The reply is to be an exact repetition of the entries that follow, with each picture left out.

## Exercise data:
-----
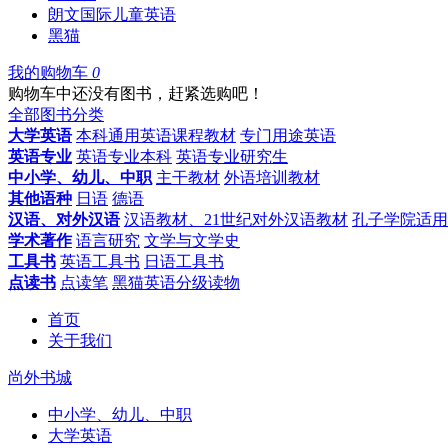
朗文国际儿童英语
黑猫
我的购物车
0
购物车中还没有图书，赶紧选购吧！
全部图书分类
大学英语
本科通用英语课程教材
专门用途英语
英语专业
英语专业本科
英语专业研究生
中小学、幼儿、中职
主干教材
外语培训教材
其他语种
日语
德语
汉语、对外汉语
汉语教材、21世纪对外汉语教材
孔子学院适用
学术著作
语言研究
文学与文学史
工具书
英语工具书
日语工具书
点读书
点读笔
黑猫英语分级读物
首页
关于我们
尚外书城
中小学、幼儿、中职
大学英语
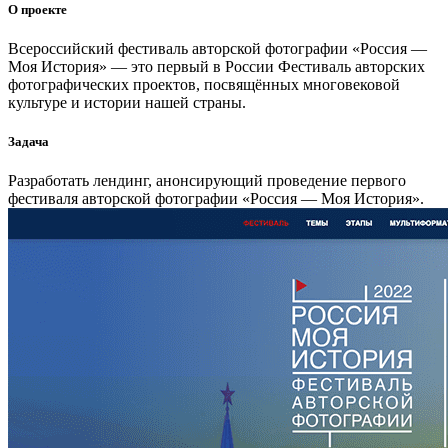
О проекте
Всероссийский фестиваль авторской фотографии «Россия —
Моя История» — это первый в России Фестиваль авторских
фотографических проектов, посвящённых многовековой
культуре и истории нашей страны.
Задача
Разработать лендинг, анонсирующий проведение первого
фестиваля авторской фотографии «Россия — Моя История».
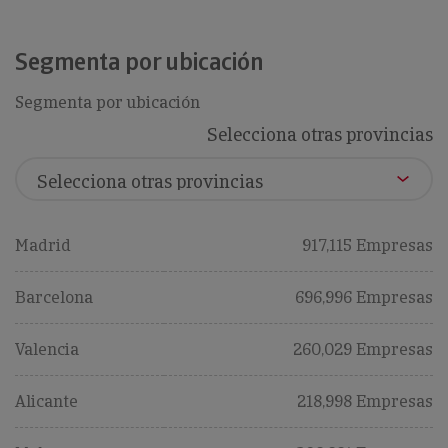
Segmenta por ubicación
Segmenta por ubicación
Selecciona otras provincias
Madrid
917,115 Empresas
Barcelona
696,996 Empresas
Valencia
260,029 Empresas
Alicante
218,998 Empresas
-----
## Task response:
朗文国际儿童英语
黑猫
我的购物车
0
购物车中还没有图书，赶紧选购吧！
全部图书分类
大学英语
本科通用英语课程教材
专门用途英语
英语专业
英语专业本科
英语专业研究生
中小学、幼儿、中职
主干教材
外语培训教材
其他语种
日语
德语
汉语、对外汉语
汉语教材、21世纪对外汉语教材
孔子学院适用
学术著作
语言研究
文学与文学史
工具书
英语工具书
日语工具书
点读书
点读笔
黑猫英语分级读物
首页
关于我们
尚外书城
中小学、幼儿、中职
大学英语
О проекте
Всероссийский фестиваль авторской фотографии «Россия —
Моя История» — это первый в России Фестиваль авторских
фотографических проектов, посвящённых многовековой
культуре и истории нашей страны.
Задача
Разработать лендинг, анонсирующий проведение первого
фестиваля авторской фотографии «Россия — Моя История».
Segmenta por ubicación
Segmenta por ubicación
Selecciona otras provincias
Madrid
917,115 Empresas
Barcelona
696,996 Empresas
Valencia
260,029 Empresas
Alicante
218,998 Empresas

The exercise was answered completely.